Sujet : Re: program to remove duplicates
De : nospam (at) *nospam* dfs.com (DFS)
Groupes : comp.lang.cDate : 22. Sep 2024, 22:11:02
Autres entêtes
Organisation : A noiseless patient Spider
Message-ID : <vcq155$2bica$1@dont-email.me>
References : 1 2 3 4
User-Agent : Betterbird (Windows)
On 9/21/2024 10:06 PM, Lawrence D'Oliveiro wrote:
On Sun, 22 Sep 2024 00:18:09 +0200, fir wrote:
... you just need to read all files in
folder and compare it byte by byte to other files in folder of the same
size
For N files, that requires N × (N - 1) ÷ 2 byte-by-byte comparisons.
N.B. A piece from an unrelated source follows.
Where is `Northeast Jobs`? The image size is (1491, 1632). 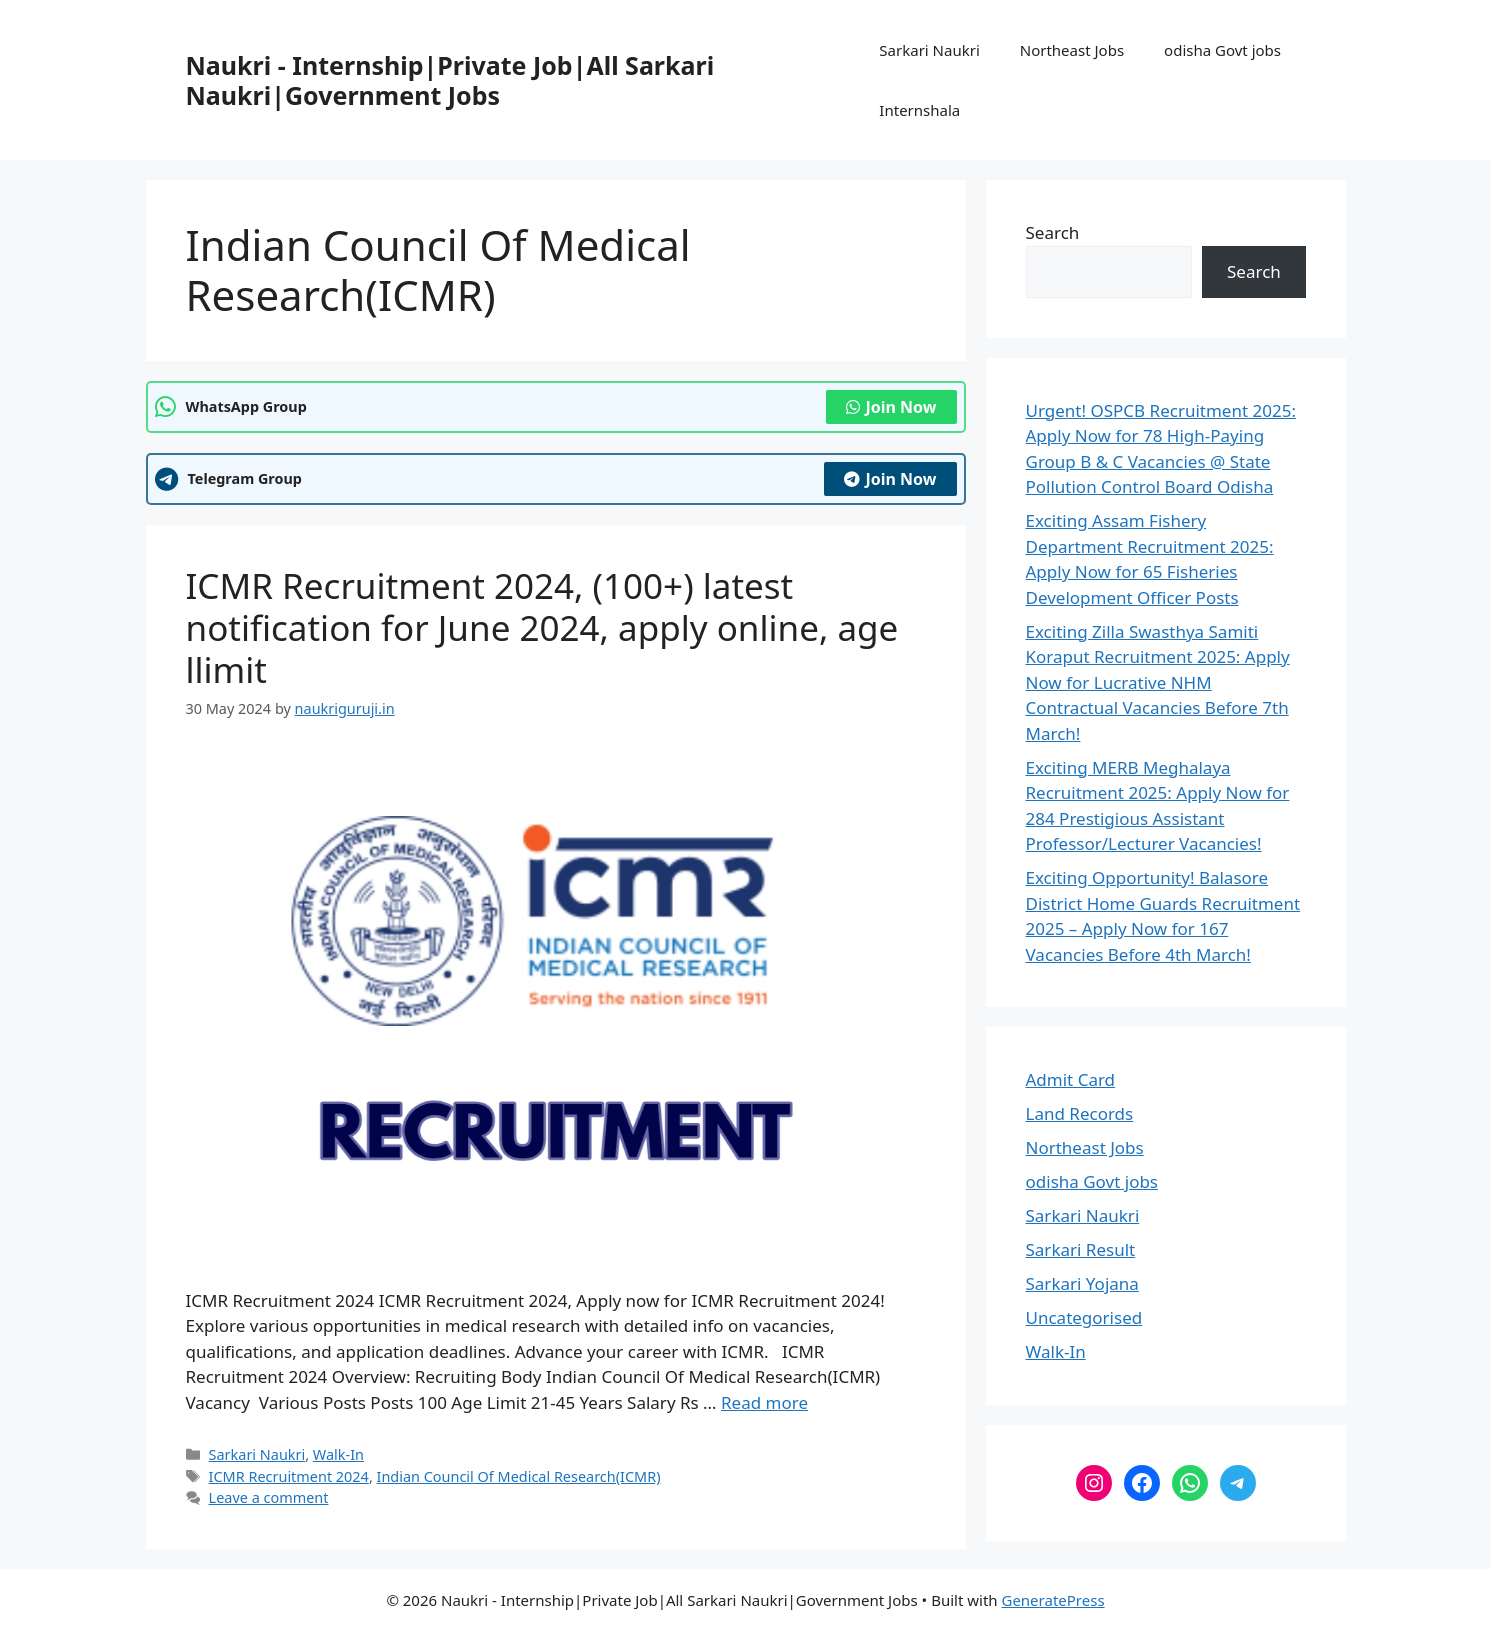 Northeast Jobs is located at coordinates (1072, 50).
That’s an O(N²) algorithm.
for (i = 0; i < N; i++) {
for (j = i+1; j < N; j++) {
... byte-byte compare file i to file j
}
}
For N = 10, 45 byte-byte comparisons would be made (assuming all files are the same size)
> There is a faster way.
Calc the checksum of each file once, then compare the checksums as above?
Which is still an O(N^2) algorithm, but I would assume it's faster than 45 byte-byte comparisons.